Q. What did you call him?
PAUL CASEY: Mr. Palmer, by his name.

Q. Paul, looking ahead a little bit to next year, what are your thoughts on the groove issue? Have you experimented at all, and what do you think is going to happen?
PAUL CASEY: I think it's going to be a lot of fun. I have experimented. I tested wedges in Fort Worth at Nike test center the week of Colonial, and what I found is off the fairway there is no significant decrease in spin. In fact, it's right there, same sort of numbers being generated when you measure those numbers on a launch monitor. But as soon as you drop into the rough, then the numbers change drastically. The ball tends to slide up the face, not really grip on the grooves, and you'll get a highball flight, high launch, low spin, which is going to do two things; one, if you've got the club head speed it's going to create fliers, and if you don't the ball is going to loop out and fall short of the green, fall short of your target. So it's pretty much going to be hitting the fairway, keeping the ball in play, and it's going to affect the guys with lower club head speeds who don't generate spin.

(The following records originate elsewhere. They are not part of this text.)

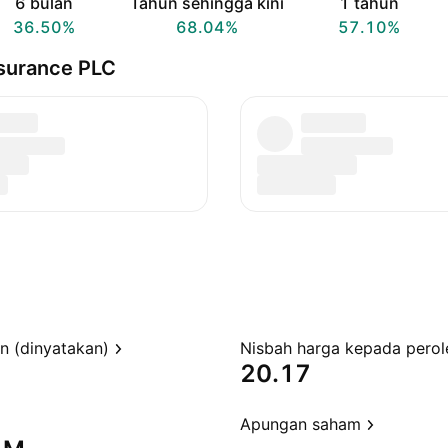
6 bulan
Tahun sehingga kini
1 tahun
36.50%
68.04%
57.10%
nsurance PLC
en (dinyatakan)
20.17
Apungan saham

It will certainly affect me, but it won't affect me as much as it's going to affect other players is my feeling. So I'm actually fine with it. I'm looking forward to it. It's going to be a challenge.
I remember what it was like to hit fliers with irons as a kid growing up. I was just old enough to do that. I even played a persimmon wood when I was a kid.

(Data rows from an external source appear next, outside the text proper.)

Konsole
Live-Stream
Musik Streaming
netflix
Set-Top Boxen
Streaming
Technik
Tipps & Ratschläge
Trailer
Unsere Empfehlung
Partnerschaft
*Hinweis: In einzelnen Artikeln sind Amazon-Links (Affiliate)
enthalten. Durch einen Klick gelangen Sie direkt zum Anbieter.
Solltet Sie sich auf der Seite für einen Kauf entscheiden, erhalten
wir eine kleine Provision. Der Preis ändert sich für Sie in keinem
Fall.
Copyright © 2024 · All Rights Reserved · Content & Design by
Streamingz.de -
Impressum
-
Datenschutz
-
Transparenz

You're going to see guys who are younger than me that maybe haven't experienced that too much, but guys who are my age or older, I'll say even if they don't have the club head speed, they'll find a way around it. They're going to change something. They're going to change -- either they'll change the golf ball or they'll change the way they play the game slightly and use trajectory and use sort of loft to stop the golf ball rather than spin.
I think it's just going to be entertaining. I mean, everybody is going to get out there and test stuff pretty quickly. You can sort of hear it down on the range. The first time I probably put new stuff into play will probably be Tiger's event for me. I'll probably wait that long. But I'll test all the way from September onwards when we start to get product in. I'll test as soon as possible. I've got to put them into play sometime. I'd rather put them into play this year rather than turn up next year and not know what's going to happen with the flight of the golf ball.
SCOTT CROCKETT: Paul, thanks a lot, good luck this week.